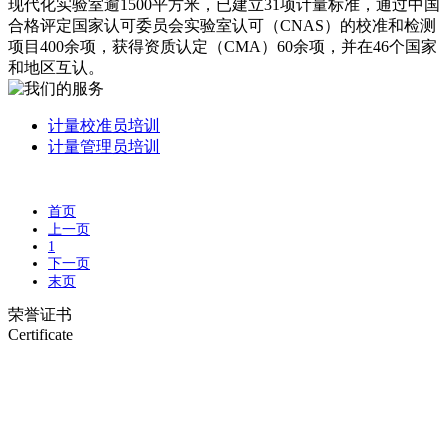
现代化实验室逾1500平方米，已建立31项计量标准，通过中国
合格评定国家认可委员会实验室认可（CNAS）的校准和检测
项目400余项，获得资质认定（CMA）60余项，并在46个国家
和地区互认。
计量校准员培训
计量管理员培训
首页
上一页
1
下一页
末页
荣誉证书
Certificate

==

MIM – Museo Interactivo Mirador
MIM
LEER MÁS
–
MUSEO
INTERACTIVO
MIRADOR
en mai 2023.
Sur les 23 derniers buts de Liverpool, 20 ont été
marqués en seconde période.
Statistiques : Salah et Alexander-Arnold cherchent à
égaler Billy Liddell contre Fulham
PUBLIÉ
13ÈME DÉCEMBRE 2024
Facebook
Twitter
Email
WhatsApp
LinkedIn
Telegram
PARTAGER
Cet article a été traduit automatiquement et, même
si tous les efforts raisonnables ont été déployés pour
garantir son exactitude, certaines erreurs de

• Directions for this task: In the records above, the line with "现代化实验室逾1500平方米，已建立31项计量标准，通过中国" marks the start and the line with "Certificate" marks the end; copy that stretch exactly, both lines included, and nothing else.

• Exercise answer:
现代化实验室逾1500平方米，已建立31项计量标准，通过中国
合格评定国家认可委员会实验室认可（CNAS）的校准和检测
项目400余项，获得资质认定（CMA）60余项，并在46个国家
和地区互认。
计量校准员培训
计量管理员培训
首页
上一页
1
下一页
末页
荣誉证书
Certificate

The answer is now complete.